What you have to do:
Could you set down exactly the lines in the records below between the line holding "- Đội ngũ nhân" and the line holding "Benvenuto in ZUSHi Alessandria", inclusive?

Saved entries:
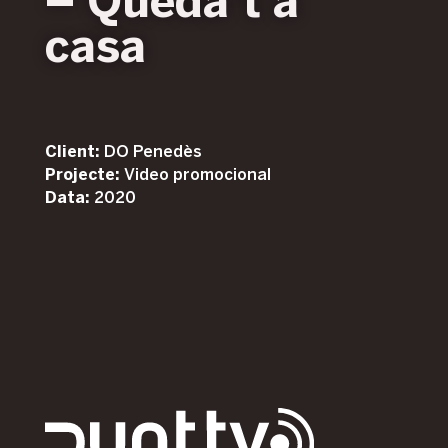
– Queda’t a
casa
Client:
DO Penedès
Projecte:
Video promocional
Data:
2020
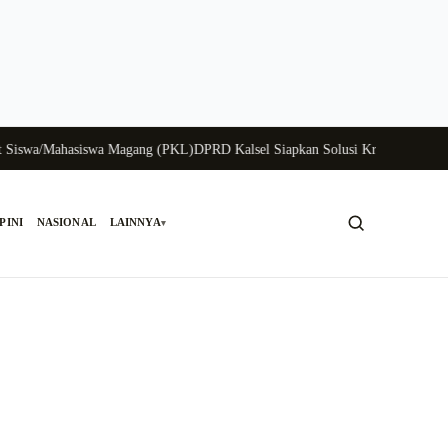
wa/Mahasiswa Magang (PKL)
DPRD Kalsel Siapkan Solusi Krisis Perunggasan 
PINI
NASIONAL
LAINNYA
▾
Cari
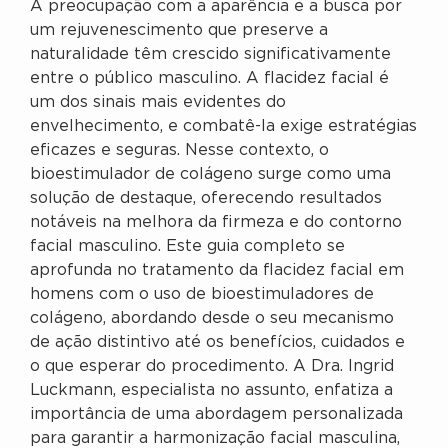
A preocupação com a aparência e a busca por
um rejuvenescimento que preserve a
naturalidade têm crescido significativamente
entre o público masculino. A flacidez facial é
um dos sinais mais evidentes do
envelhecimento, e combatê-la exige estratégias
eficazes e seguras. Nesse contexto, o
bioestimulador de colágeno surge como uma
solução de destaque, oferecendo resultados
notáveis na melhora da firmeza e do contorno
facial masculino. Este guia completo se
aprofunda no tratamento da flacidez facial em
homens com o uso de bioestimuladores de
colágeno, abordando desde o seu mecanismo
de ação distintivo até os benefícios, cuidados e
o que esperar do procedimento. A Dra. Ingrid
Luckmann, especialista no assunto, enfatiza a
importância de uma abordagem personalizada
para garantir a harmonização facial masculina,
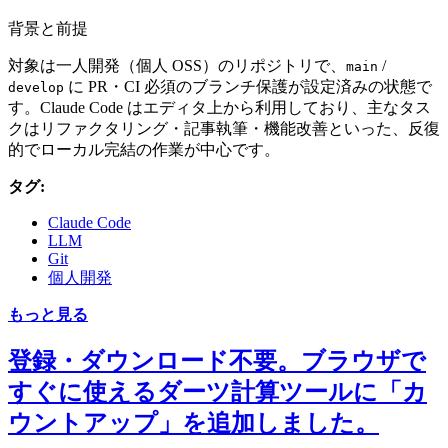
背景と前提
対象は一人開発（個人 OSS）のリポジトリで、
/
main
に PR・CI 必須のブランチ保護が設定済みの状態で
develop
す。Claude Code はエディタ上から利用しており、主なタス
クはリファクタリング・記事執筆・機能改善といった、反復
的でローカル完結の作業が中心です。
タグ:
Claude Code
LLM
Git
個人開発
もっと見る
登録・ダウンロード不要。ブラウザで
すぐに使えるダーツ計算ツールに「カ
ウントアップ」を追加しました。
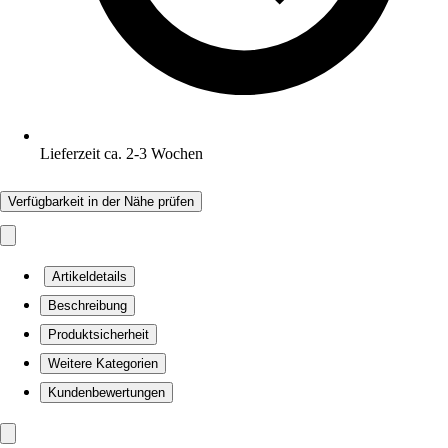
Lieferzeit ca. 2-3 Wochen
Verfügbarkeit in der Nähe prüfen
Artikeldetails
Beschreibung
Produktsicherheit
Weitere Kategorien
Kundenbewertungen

---

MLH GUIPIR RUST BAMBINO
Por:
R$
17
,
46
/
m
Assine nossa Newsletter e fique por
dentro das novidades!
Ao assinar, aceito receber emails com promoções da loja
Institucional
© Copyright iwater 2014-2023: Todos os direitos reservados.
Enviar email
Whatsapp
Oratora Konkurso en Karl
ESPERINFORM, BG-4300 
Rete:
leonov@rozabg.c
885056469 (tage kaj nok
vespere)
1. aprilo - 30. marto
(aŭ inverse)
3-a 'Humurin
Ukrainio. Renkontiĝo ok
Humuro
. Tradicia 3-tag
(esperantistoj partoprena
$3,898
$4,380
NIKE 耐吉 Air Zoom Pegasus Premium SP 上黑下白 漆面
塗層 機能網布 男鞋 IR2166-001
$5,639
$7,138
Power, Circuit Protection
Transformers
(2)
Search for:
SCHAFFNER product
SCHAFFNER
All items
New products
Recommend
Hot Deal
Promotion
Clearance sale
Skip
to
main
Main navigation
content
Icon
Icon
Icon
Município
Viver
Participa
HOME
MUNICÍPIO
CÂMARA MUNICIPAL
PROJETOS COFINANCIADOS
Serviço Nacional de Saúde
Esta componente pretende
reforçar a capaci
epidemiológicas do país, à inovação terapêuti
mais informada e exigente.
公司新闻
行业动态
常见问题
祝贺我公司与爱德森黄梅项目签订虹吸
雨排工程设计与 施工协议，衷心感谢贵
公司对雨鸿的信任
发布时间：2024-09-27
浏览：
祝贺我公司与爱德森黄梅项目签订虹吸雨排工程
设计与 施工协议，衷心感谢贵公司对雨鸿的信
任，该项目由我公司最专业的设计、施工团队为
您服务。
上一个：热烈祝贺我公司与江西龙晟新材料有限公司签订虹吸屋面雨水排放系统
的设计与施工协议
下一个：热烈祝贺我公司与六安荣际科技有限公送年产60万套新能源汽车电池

* * *

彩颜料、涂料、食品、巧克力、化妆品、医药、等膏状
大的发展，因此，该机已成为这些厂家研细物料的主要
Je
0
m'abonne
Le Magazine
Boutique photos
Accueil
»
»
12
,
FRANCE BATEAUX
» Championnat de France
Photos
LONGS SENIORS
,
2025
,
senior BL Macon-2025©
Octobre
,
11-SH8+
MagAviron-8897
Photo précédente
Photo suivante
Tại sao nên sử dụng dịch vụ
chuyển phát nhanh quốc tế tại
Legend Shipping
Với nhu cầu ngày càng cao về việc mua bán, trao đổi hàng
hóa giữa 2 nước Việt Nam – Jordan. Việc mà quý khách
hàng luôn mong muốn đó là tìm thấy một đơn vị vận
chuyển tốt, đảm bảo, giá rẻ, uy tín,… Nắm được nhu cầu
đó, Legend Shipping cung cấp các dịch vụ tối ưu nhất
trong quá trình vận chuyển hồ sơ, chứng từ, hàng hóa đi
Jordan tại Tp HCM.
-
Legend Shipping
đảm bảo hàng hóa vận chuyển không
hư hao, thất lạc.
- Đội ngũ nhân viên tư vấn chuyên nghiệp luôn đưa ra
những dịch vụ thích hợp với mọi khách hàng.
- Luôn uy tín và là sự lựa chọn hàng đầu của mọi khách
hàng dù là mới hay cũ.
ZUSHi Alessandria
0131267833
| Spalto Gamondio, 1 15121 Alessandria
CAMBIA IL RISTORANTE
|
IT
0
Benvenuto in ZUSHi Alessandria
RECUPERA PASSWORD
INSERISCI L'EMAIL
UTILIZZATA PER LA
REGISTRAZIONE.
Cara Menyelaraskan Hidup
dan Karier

Your response:
- Đội ngũ nhân viên tư vấn chuyên nghiệp luôn đưa ra
những dịch vụ thích hợp với mọi khách hàng.
- Luôn uy tín và là sự lựa chọn hàng đầu của mọi khách
hàng dù là mới hay cũ.
ZUSHi Alessandria
0131267833
| Spalto Gamondio, 1 15121 Alessandria
CAMBIA IL RISTORANTE
|
IT
0
Benvenuto in ZUSHi Alessandria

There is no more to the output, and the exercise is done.